- **Problem description**
Find and copy every line in the records that includes the string "تبریز".

- **Collected data**
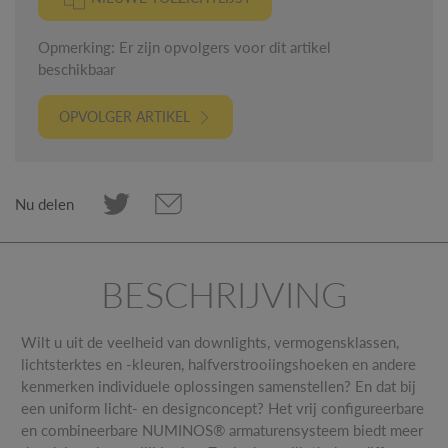
Opmerking: Er zijn opvolgers voor dit artikel
beschikbaar
OPVOLGER ARTIKEL
Nu delen
BESCHRIJVING
Wilt u uit de veelheid van downlights, vermogensklassen,
lichtsterktes en -kleuren, halfverstrooiingshoeken en andere
kenmerken individuele oplossingen samenstellen? En dat bij
een uniform licht- en designconcept? Het vrij configureerbare
en combineerbare NUMINOS® armaturensysteem biedt meer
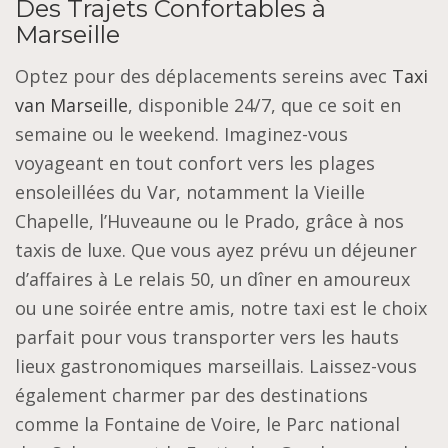
Des Trajets Confortables à
Marseille
Optez pour des déplacements sereins avec
Taxi
van Marseille
, disponible 24/7, que ce soit en
semaine ou le weekend. Imaginez-vous
voyageant en tout confort vers les plages
ensoleillées du Var, notamment la Vieille
Chapelle, l’Huveaune ou le Prado, grâce à nos
taxis de luxe. Que vous ayez prévu un déjeuner
d’affaires à Le relais 50, un dîner en amoureux
ou une soirée entre amis, notre taxi est le choix
parfait pour vous transporter vers les hauts
lieux gastronomiques marseillais. Laissez-vous
également charmer par des destinations
comme la Fontaine de Voire, le Parc national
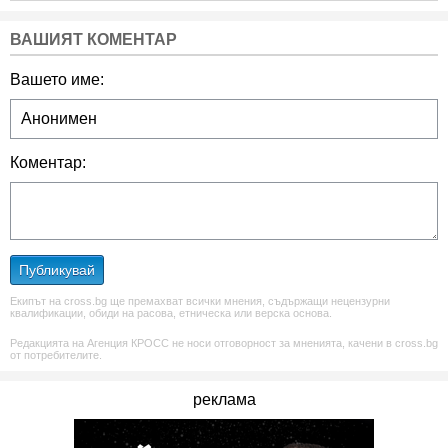
ВАШИЯТ КОМЕНТАР
Вашето име:
Коментар:
Публикувай
Екипът на cross.bg ще премахват всички мнения, съдържащи нецензурни
квалификации, обиди на расова, етническа или верска основа.
Редакцията на Агенция КРОСС не носи отговорност за мненията, качени в cross.bg
от потребителите.
реклама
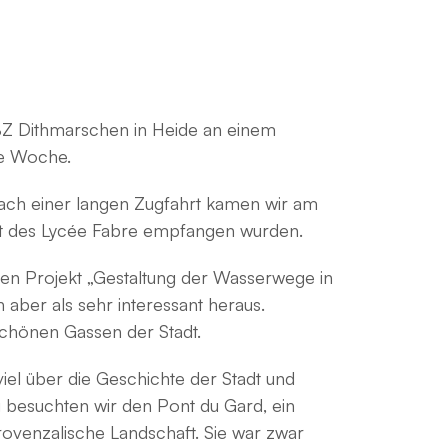
BZ Dithmarschen in Heide an einem
he Woche.
nach einer langen Zugfahrt kamen wir am
nat des Lycée Fabre empfangen wurden.
en Projekt „Gestaltung der Wasserwege in
 aber als sehr interessant heraus.
chönen Gassen der Stadt.
viel über die Geschichte der Stadt und
 besuchten wir den Pont du Gard, ein
venzalische Landschaft. Sie war zwar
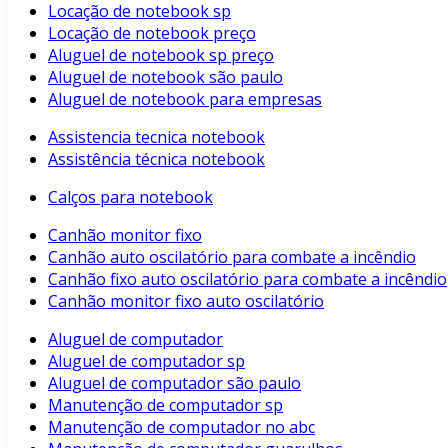
Locação de notebook sp
Locação de notebook preço
Aluguel de notebook sp preço
Aluguel de notebook são paulo
Aluguel de notebook para empresas
Assistencia tecnica notebook
Assistência técnica notebook
Calços para notebook
Canhão monitor fixo
Canhão auto oscilatório para combate a incêndio
Canhão fixo auto oscilatório para combate a incêndio
Canhão monitor fixo auto oscilatório
Aluguel de computador
Aluguel de computador sp
Aluguel de computador são paulo
Manutenção de computador sp
Manutenção de computador no abc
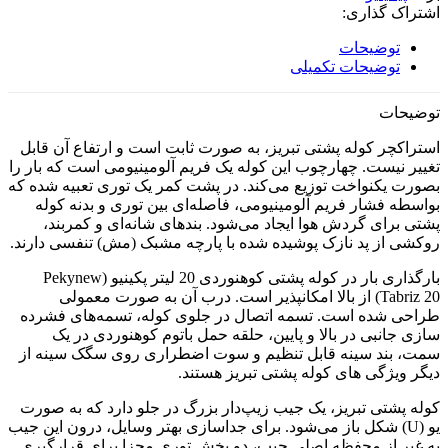
اشتراک گذاری:
توضیحات
توضیحات تکمیلی
توضیحات
استراکچر کوله پشتی تبریز، به صورت ثابت است و ارتفاع آن قابل
تغییر نیست. چهارچوب این کوله یک فریم آلومینیومی است که بار را
بصورت یکنواخت توزیع می‌کند. در پشت کمر یک توری تعبیه شده که
بواسطه فشار فریم آلومینیومی، فاصله‌ای بین توری و بدنه کوله
پشتی برای گردش هوا ایجاد می‌شود. بندهای شانه‌ای و کمربند،
روکشی از پد نازک پوشیده شده با پارچه مشبک (مش) تنفسی دارند.
بارگذاری بار در کوله پشتی کوهنوردی 20 لیتر پکینیو (Pekynew
Tabriz 20) از بالا امکانپذیر است. درب آن به صورت معمولی
طراحی شده است. تسمه اتصال در جلوی کوله، تسمه‌های فشرده
سازی جانبی در بالا و پایین، حلقه حمل باتوم کوهنوردی در یک
سمت، بند سینه قابل تنظیم و سوت اضطراری روی سگک سینه از
دیگر ویژگی های کوله پشتی تبریز هستند.
کوله پشتی تبریز، یک جیب زیپ‌دار بزرگ در جلو دارد که به صورت
یو (U) شکل باز می‌شود. برای جداسازی بهتر وسایل، درون این جیب
به غیر از محفظه اصلی جیب، دو بخش توری مجزا برای قرارگیری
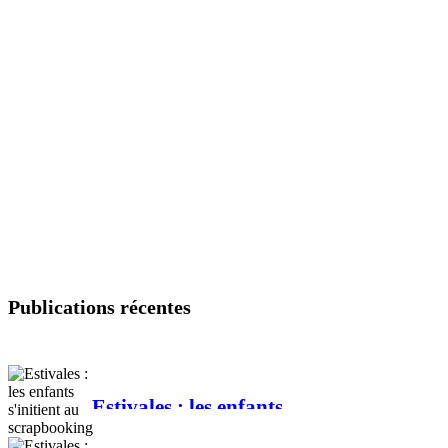
Publications récentes
Estivales : les enfants
s'initient au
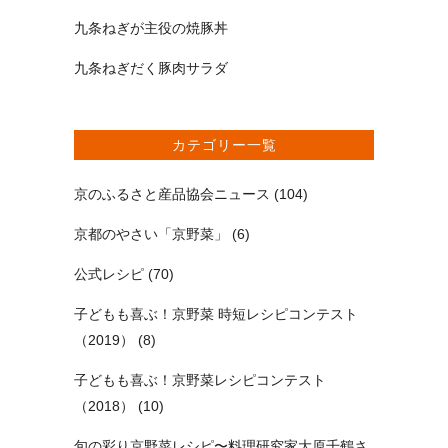
九条ねぎが主役の焼豚丼
九条ねぎだく豚肉サラダ
カテゴリー一覧
京のふるさと産品協会ニュース
(104)
京都のやさい「京野菜」
(6)
公式レシピ
(70)
子どもも喜ぶ！京野菜 時短レシピコンテスト
（2019）
(8)
子どもも喜ぶ！京野菜レシピコンテスト
（2018）
(10)
旬の彩り京野菜レシピ〜料理研究家大原千鶴さ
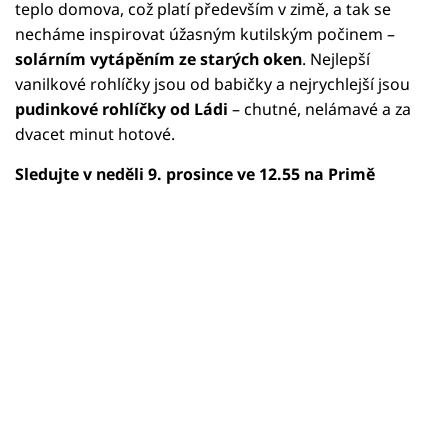
teplo domova, což platí především v zimě, a tak se
necháme inspirovat úžasným kutilským počinem –
solárním vytápěním ze starých oken
. Nejlepší
vanilkové rohlíčky jsou od babičky a nejrychlejší jsou
pudinkové rohlíčky od Ládi
– chutné, nelámavé a za
dvacet minut hotové.
Sledujte v neděli 9. prosince ve 12.55 na Primě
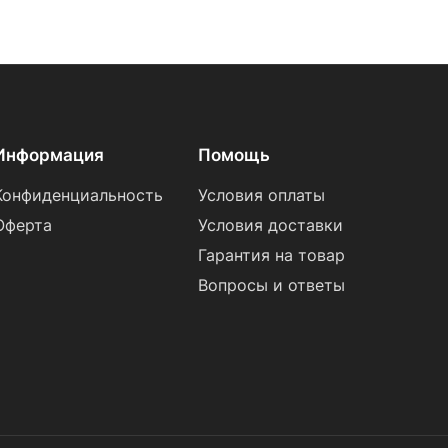
Информация
Помощь
Конфиденциальность
Условия оплаты
Оферта
Условия доставки
Гарантия на товар
Вопросы и ответы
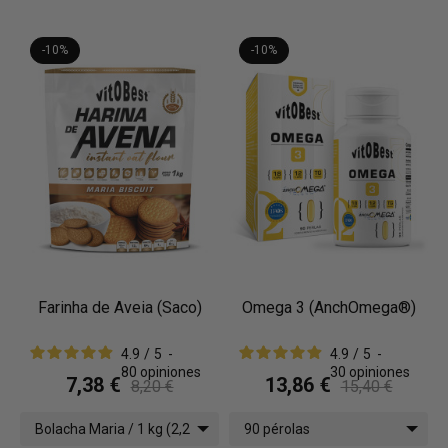
-10%
-10%
Farinha de Aveia (Saco)
Omega 3 (AnchOmega®)
4.9
/
5
-
4.9
/
5
-
80
opiniones
30
opiniones
7,38 €
13,86 €
8,20 €
15,40 €
Bolacha Maria / 1 kg (2,2
90 pérolas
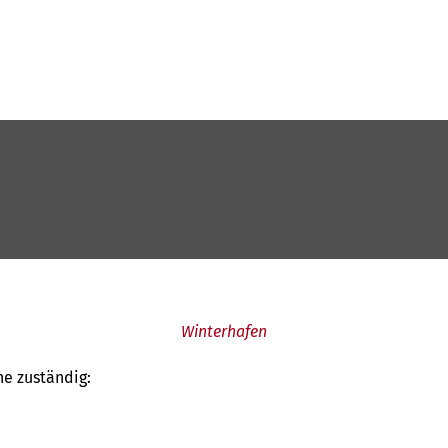
Winterhafen
he zuständig:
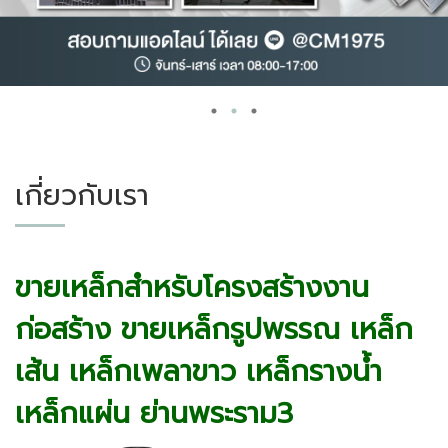
เกี่ยวกับเรา
ขายเหล็กสำหรับโครงสร้างงาน
ก่อสร้าง ขายเหล็กรูปพรรณ เหล็ก
เส้น เหล็กเพลาขาว เหล็กรางน้ำ
เหล็กแผ่น ย่านพระราม3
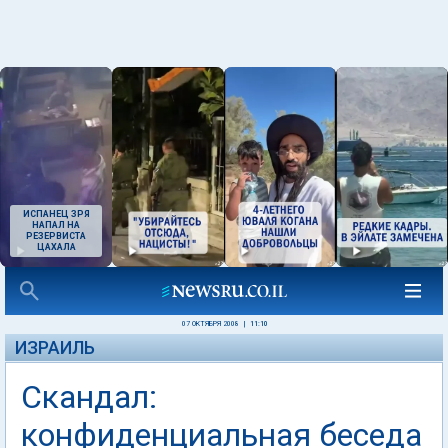
ИСПАНЕЦ ЗРЯ
НАПАЛ НА
РЕЗЕРВИСТА
ЦАХАЛА
07 ОКТЯБРЯ 2008
|
11:10
ИЗРАИЛЬ
Скандал:
конфиденциальная беседа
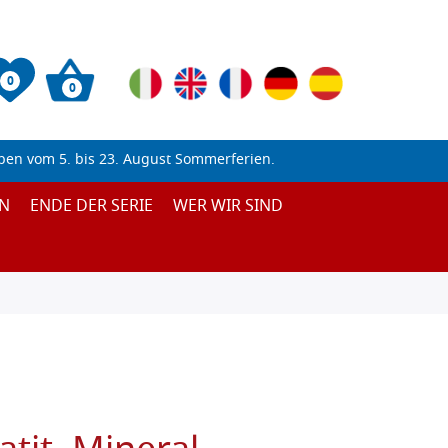
0
0
ben vom 5. bis 23. August Sommerferien.
N
ENDE DER SERIE
WER WIR SIND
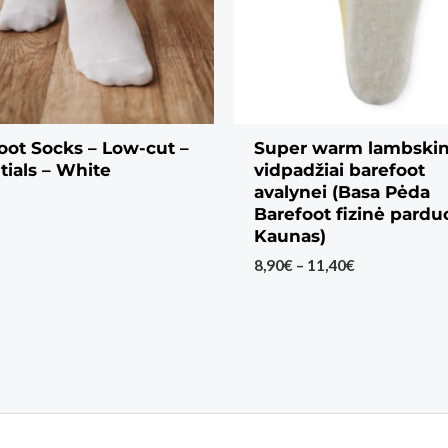
oot Socks – Low-cut –
Super warm lambski
tials – White
vidpadžiai barefoot
avalynei (Basa Pėda
Barefoot fizinė pard
Kaunas)
Price
8,90
€
–
11,40
€
range:
8,90€
through
11,40€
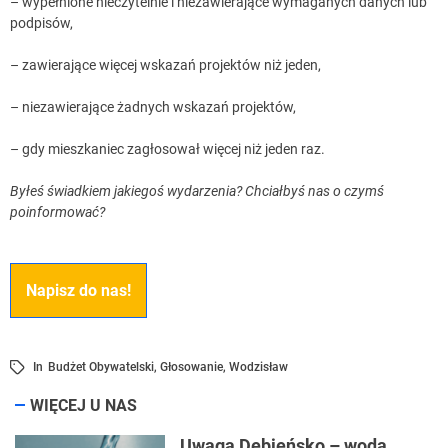
– wypełnione nieczytelnie i niezawierające wymaganych danych lub
podpisów,
– zawierające więcej wskazań projektów niż jeden,
– niezawierające żadnych wskazań projektów,
– gdy mieszkaniec zagłosował więcej niż jeden raz.
Byłeś świadkiem jakiegoś wydarzenia? Chciałbyś nas o czymś
poinformować?
Napisz do nas!
In
Budżet Obywatelski
,
Głosowanie
,
Wodzisław
WIĘCEJ U NAS
Uwaga Dębieńsko – woda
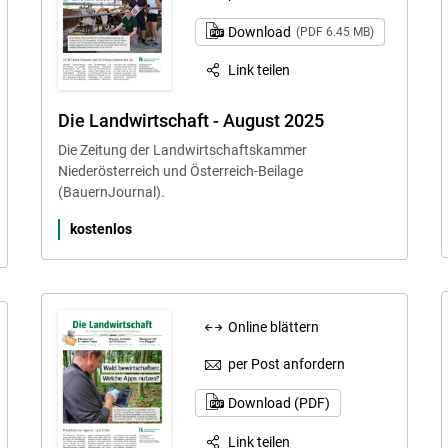
Download
(PDF 6.45 MB)
Link teilen
Die Landwirtschaft - August 2025
Die Zeitung der Landwirtschaftskammer
Niederösterreich und Österreich-Beilage
(BauernJournal).
kostenlos
Online blättern
per Post anfordern
Download (PDF)
Link teilen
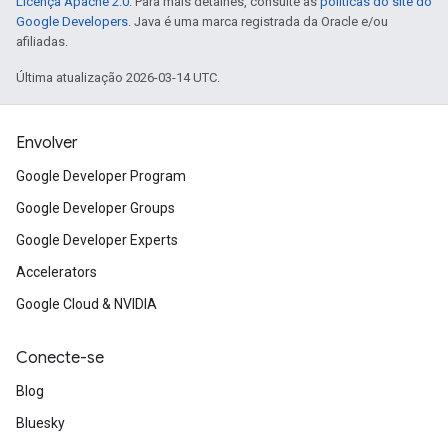
Licença Apache 2.0
. Para mais detalhes, consulte as
políticas do site do
Google Developers
. Java é uma marca registrada da Oracle e/ou
afiliadas.
Última atualização 2026-03-14 UTC.
Envolver
Google Developer Program
Google Developer Groups
Google Developer Experts
Accelerators
Google Cloud & NVIDIA
Conecte-se
Blog
Bluesky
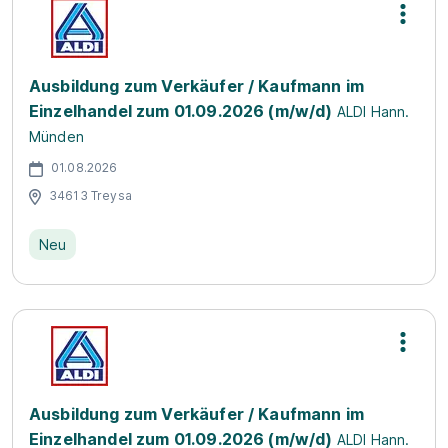
Ausbildung zum Verkäufer / Kaufmann im
Einzelhandel zum 01.09.2026 (m/w/d)
ALDI Hann.
Münden
01.08.2026
34613 Treysa
Neu
Ausbildung zum Verkäufer / Kaufmann im
Einzelhandel zum 01.09.2026 (m/w/d)
ALDI Hann.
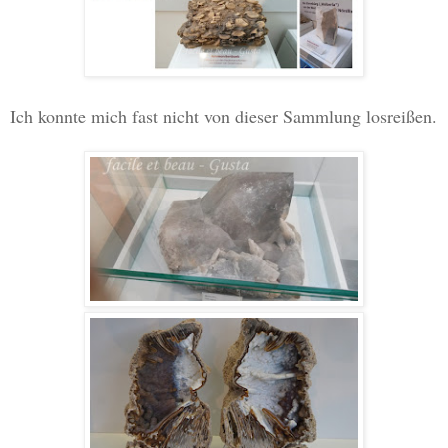
Ich konnte mich fast nicht von dieser Sammlung losreißen.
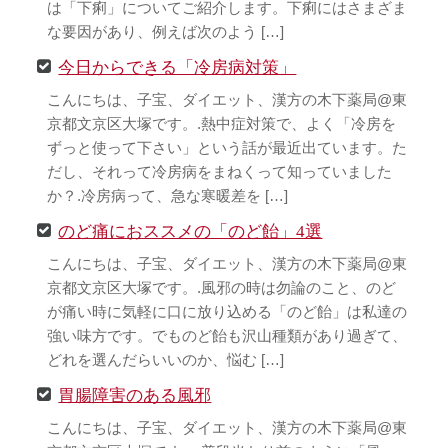
は「下痢」についてご紹介します。下痢にはさまざま
な要因があり、例えば次のよう […]
今日からできる「冷房病対策」
こんにちは、子宝、ダイエット、漢方の木下薬局@東
京都文京区大塚です。.熱中症対策で、よく「冷房を
ずっと使って下さい」という話が最近出ています。た
だし、それって冷房病をまねくって知っていました
か？.冷房病って、急な寒暖差を […]
のど痛におススメの「のど飴」4選
こんにちは、子宝、ダイエット、漢方の木下薬局@東
京都文京区大塚です。.風邪の時は勿論のこと、のど
が痛い時に気軽に口に放り込める「のど飴」は私達の
強い味方です。でものど飴も沢山種類があり過ぎて、
どれを選んだらいいのか、悩む […]
胃腸障害のある風邪
こんにちは、子宝、ダイエット、漢方の木下薬局@東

- **Exercise solution**
استراکچر کوله پشتی تبریز، به صورت ثابت است و ارتفاع آن قابل
دیگر ویژگی های کوله پشتی تبریز هستند.
کوله پشتی تبریز، یک جیب زیپ‌دار بزرگ در جلو دارد که به صورت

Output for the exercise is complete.